My mental health journey started about 14 yrs ago, After getting out of a very abusive marriage, where I was physically, and sexually, and verbally violated for 5 yrs I rushed into another bad marriage, trying to fix my marriage, I started theraphy becuase I was told I had anger issues. At that point I was dx'ed with bi polar disorder, it mostly fit with the things that were going on at the time. After working with my theraphist for a few monthes i started having flashbacks, and body memories of a earlier trauma, from age 2 to around 6 my older brother had sexually molested me.
From that point I worked hard on putting missing pieces of my childhood together. After I ended that marriage, I moved again and met a amazing man who I also quickly married, soon after that my father passed, with his passing I crashed very hard, I attempted suicide multible times, I began cutting and other self harm things. I found a great theraphist who helped me more than I can ever say.
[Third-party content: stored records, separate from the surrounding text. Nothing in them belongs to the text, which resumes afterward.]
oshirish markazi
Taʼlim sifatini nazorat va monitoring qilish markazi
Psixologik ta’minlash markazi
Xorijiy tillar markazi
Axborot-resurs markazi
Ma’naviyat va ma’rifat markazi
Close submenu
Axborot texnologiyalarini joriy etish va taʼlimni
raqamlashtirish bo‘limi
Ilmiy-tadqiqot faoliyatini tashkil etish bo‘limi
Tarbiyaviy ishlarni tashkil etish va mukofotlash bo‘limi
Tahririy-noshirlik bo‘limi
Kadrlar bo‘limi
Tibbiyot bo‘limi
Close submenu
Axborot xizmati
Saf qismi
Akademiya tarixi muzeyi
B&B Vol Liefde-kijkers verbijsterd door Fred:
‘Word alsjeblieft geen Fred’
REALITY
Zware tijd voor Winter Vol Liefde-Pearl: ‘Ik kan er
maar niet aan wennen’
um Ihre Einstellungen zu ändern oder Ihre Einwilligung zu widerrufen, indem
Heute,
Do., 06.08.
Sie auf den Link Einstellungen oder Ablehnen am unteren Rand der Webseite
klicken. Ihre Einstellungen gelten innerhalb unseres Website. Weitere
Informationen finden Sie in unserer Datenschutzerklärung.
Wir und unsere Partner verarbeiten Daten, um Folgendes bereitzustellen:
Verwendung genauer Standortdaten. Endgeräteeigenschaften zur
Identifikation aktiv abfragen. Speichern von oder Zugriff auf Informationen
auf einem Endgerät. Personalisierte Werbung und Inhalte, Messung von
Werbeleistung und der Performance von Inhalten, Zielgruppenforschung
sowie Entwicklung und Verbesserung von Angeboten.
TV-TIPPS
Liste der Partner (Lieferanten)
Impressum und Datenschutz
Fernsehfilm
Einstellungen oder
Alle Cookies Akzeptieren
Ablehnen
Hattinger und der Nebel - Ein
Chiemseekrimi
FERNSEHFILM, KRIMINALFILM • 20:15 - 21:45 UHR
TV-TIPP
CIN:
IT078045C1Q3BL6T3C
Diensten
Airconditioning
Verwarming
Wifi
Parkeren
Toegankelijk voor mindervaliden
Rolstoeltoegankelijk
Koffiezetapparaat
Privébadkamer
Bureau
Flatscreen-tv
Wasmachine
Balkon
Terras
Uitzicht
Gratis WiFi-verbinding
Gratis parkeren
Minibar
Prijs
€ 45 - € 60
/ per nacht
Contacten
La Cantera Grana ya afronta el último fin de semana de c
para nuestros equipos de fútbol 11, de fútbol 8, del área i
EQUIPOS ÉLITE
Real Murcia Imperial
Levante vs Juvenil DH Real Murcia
I was inpatient hospitalized more than 10 times in the 8 yrs I was married to him. Finally at a wonderful treatment center for trauma survivors ( Two Rivers in Kansas city , Mo) I was finally dx'ed with Borderline personality disorder, and while this sounds crazy,, it was the best thing that ever happened to me. Everything finally clicked and made sense there were reasons I acted out the way I did and names for the extreme emotional roller coasters I put myself and my family on.
I have continued treatment ever since, with a few road blocks along the way, I totally stopped treatment, and medications for a yr, ya I basically threw a temper tamtrum, and I almost lost my life over it, and for the past 4 yrs have struggled with very limited mental health resources in my community.
So i am finally back in a place that I feel I can reach out and help others and reach out for the support I need too.